> **Required work**
Search term "Lazio": please copy every line of the records below that contains it.

> **Data records**
- - - -

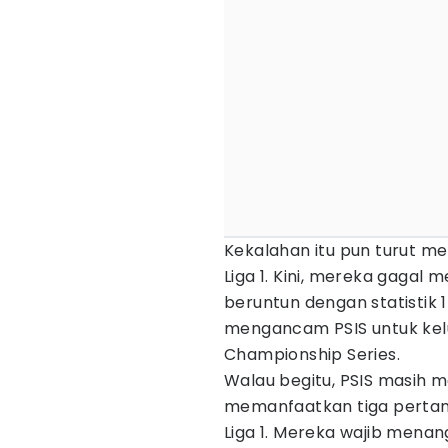
Kekalahan itu pun turut m
Liga 1. Kini, mereka gaga
beruntun dengan statistik 1
mengancam PSIS untuk kel
Championship Series.
Walau begitu, PSIS masih m
memanfaatkan tiga pertand
Liga 1. Mereka wajib mena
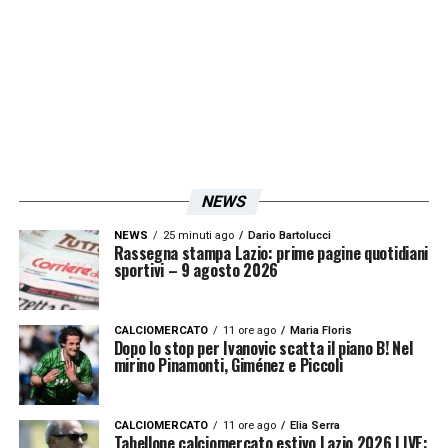
LA PLAYLIST DELLE NOSTRE TOP NEWS
NEWS
NEWS
25 minuti ago
Dario Bartolucci
Rassegna stampa Lazio: prime pagine quotidiani
sportivi – 9 agosto 2026
CALCIOMERCATO
11 ore ago
Maria Floris
Dopo lo stop per Ivanovic scatta il piano B! Nel
mirino Pinamonti, Giménez e Piccoli
CALCIOMERCATO
11 ore ago
Elia Serra
Tabellone calciomercato estivo Lazio 2026 LIVE:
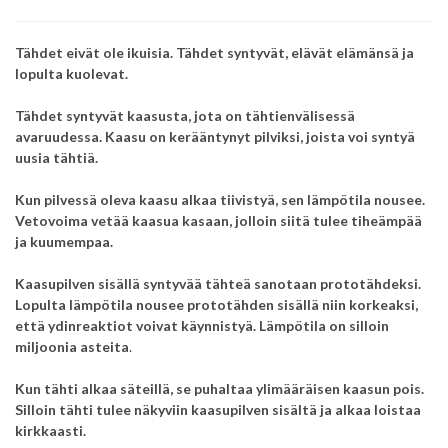
Tähdet eivät ole ikuisia. Tähdet syntyvät, elävät elämänsä ja
lopulta kuolevat.
Tähdet syntyvät kaasusta, jota on tähtienvälisessä
avaruudessa. Kaasu on kerääntynyt pilviksi, joista voi syntyä
uusia tähtiä.
Kun pilvessä oleva kaasu alkaa tiivistyä, sen lämpötila nousee.
Vetovoima vetää kaasua kasaan, jolloin siitä tulee tiheämpää
ja kuumempaa.
Kaasupilven sisällä syntyvää tähteä sanotaan prototähdeksi.
Lopulta lämpötila nousee prototähden sisällä niin korkeaksi,
että ydinreaktiot voivat käynnistyä. Lämpötila on silloin
miljoonia asteita
.
Kun tähti alkaa säteillä, se puhaltaa ylimääräisen kaasun pois.
Silloin tähti tulee näkyviin kaasupilven sisältä
ja alkaa loistaa
kirkkaasti.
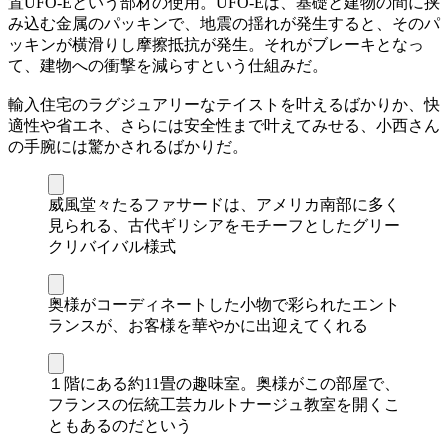
置UFO-Eという部材の使用。UFO-Eは、基礎と建物の間に挟
み込む金属のパッキンで、地震の揺れが発生すると、そのパ
ッキンが横滑りし摩擦抵抗が発生。それがブレーキとなっ
て、建物への衝撃を減らすという仕組みだ。
輸入住宅のラグジュアリーなテイストを叶えるばかりか、快
適性や省エネ、さらには安全性まで叶えてみせる、小西さん
の手腕には驚かされるばかりだ。
威風堂々たるファサードは、アメリカ南部に多く
見られる、古代ギリシアをモチーフとしたグリー
クリバイバル様式
奥様がコーディネートした小物で彩られたエント
ランスが、お客様を華やかに出迎えてくれる
１階にある約11畳の趣味室。奥様がこの部屋で、
フランスの伝統工芸カルトナージュ教室を開くこ
ともあるのだという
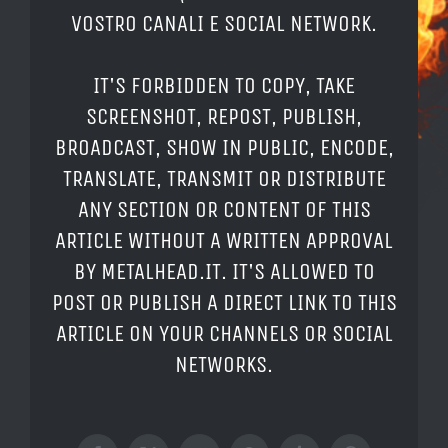
VOSTRO CANALI E SOCIAL NETWORK.
IT'S FORBIDDEN TO COPY, TAKE
SCREENSHOT, REPOST, PUBLISH,
BROADCAST, SHOW IN PUBLIC, ENCODE,
TRANSLATE, TRANSMIT OR DISTRIBUTE
ANY SECTION OR CONTENT OF THIS
ARTICLE WITHOUT A WRITTEN APPROVAL
BY METALHEAD.IT. IT'S ALLOWED TO
POST OR PUBLISH A DIRECT LINK TO THIS
ARTICLE ON YOUR CHANNELS OR SOCIAL
NETWORKS.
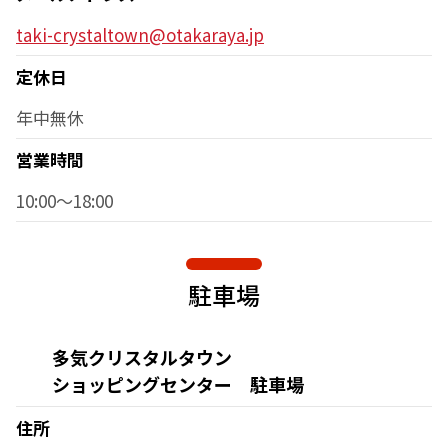
taki-crystaltown@otakaraya.jp
定休日
年中無休
営業時間
10:00～18:00
駐車場
多気クリスタルタウン
ショッピングセンター 駐車場
住所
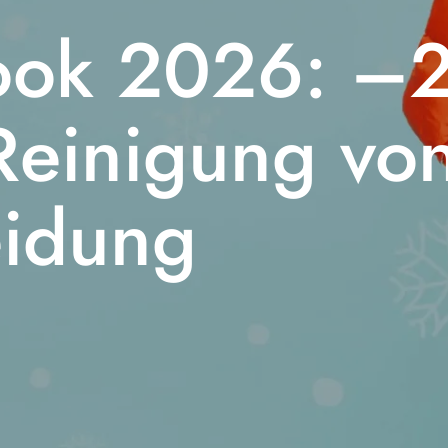
Look 2026: –
Reinigung vo
eidung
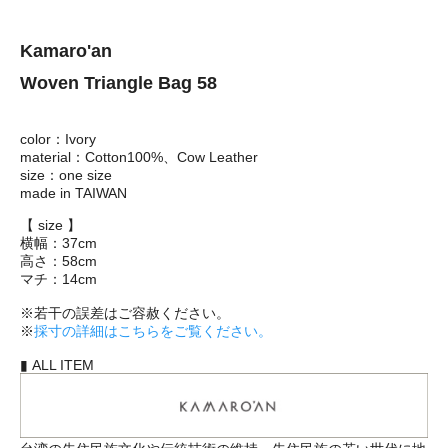
Kamaro'an
Woven Triangle Bag 58
color：Ivory
material：Cotton100%、Cow Leather
size：one size
made in TAIWAN
【 size 】
横幅：37cm
高さ：58cm
マチ：14cm
※若干の誤差はご容赦ください。
※
採寸の詳細はこちらをご覧ください。
▮ ALL ITEM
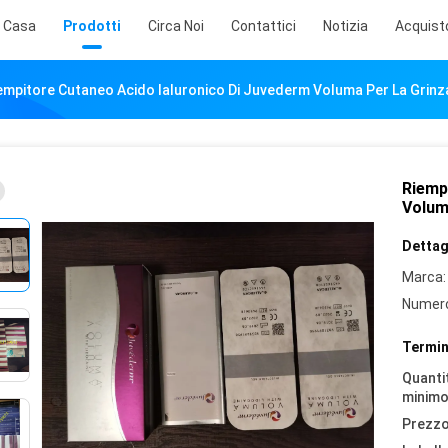
Casa
Prodotti
Circa Noi
Contattici
Notizia
Acquist
empitore Cutaneo Acido Ialuronico Di Juvederm Voluma Per La Grin
Riemp
Volum
Dettagl
Marca:
Numero
Termin
Quantit
minimo
Prezzo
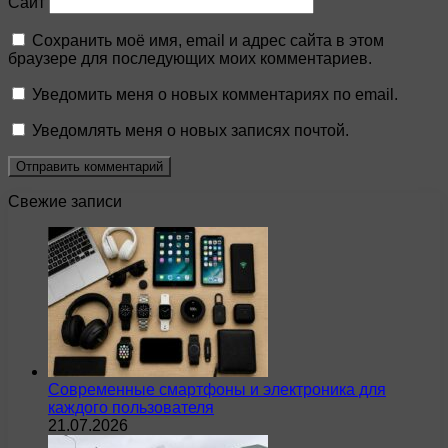
Сайт
Сохранить моё имя, email и адрес сайта в этом
браузере для последующих моих комментариев.
Уведомить меня о новых комментариях по email.
Уведомлять меня о новых записях почтой.
Свежие записи
Современные смартфоны и электроника для
каждого пользователя
21.07.2026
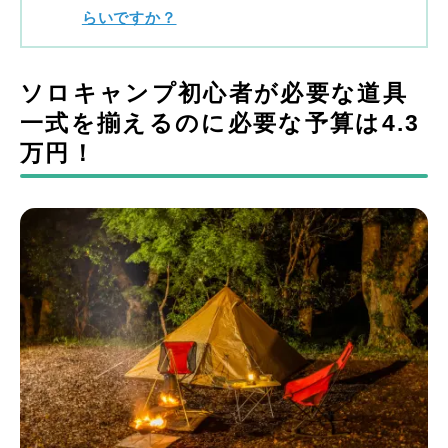
らいですか？
ソロキャンプ初心者が必要な道具
一式を揃えるのに必要な予算は4.3
万円！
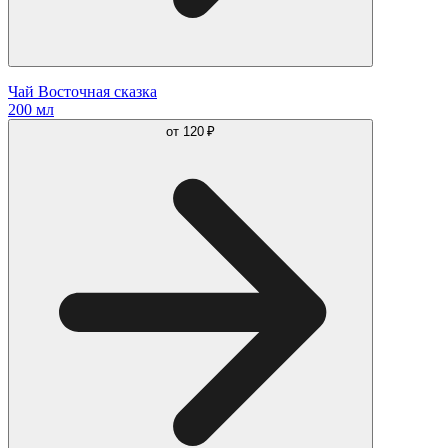
Чай Восточная сказка
200 мл
от
120 ₽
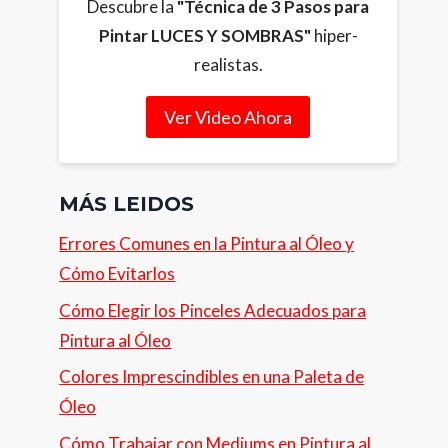
Descubre la
"Técnica de 3 Pasos para
Pintar LUCES Y SOMBRAS"
hiper-
realistas.
Ver Video Ahora
MÁS LEIDOS
Errores Comunes en la Pintura al Óleo y
Cómo Evitarlos
Cómo Elegir los Pinceles Adecuados para
Pintura al Óleo
Colores Imprescindibles en una Paleta de
Óleo
Cómo Trabajar con Mediums en Pintura al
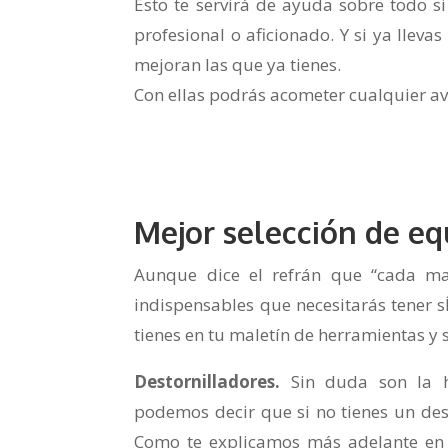
Esto te servirá de ayuda sobre todo si
profesional o aficionado. Y si ya lle
mejoran las que ya tienes.
Con ellas podrás acometer cualquier ave
Mejor selección de eq
Aunque dice el refrán que “cada maes
indispensables que necesitarás tener s
tienes en tu maletín de herramientas y s
Destornilladores.
Sin duda son la he
podemos decir que si no tienes un de
Como te explicamos más adelante en e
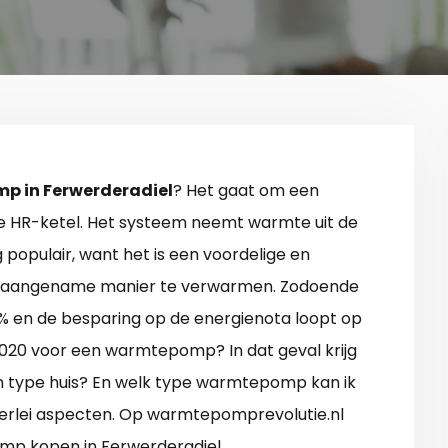
 in Ferwerderadiel
? Het gaat om een
te HR-ketel. Het systeem neemt warmte uit de
populair, want het is een voordelige en
n aangename manier te verwarmen. Zodoende
5% en de besparing op de energienota loopt op
nd 2020 voor een warmtepomp? In dat geval krijg
mijn type huis? En welk type warmtepomp kan ik
allerlei aspecten. Op warmtepomprevolutie.nl
omp kopen in Ferwerderadiel.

- - - -

> **Result below**
Rassegna stampa Lazio: prime pagine quotidiani
Tabellone calciomercato estivo Lazio 2026 LIVE:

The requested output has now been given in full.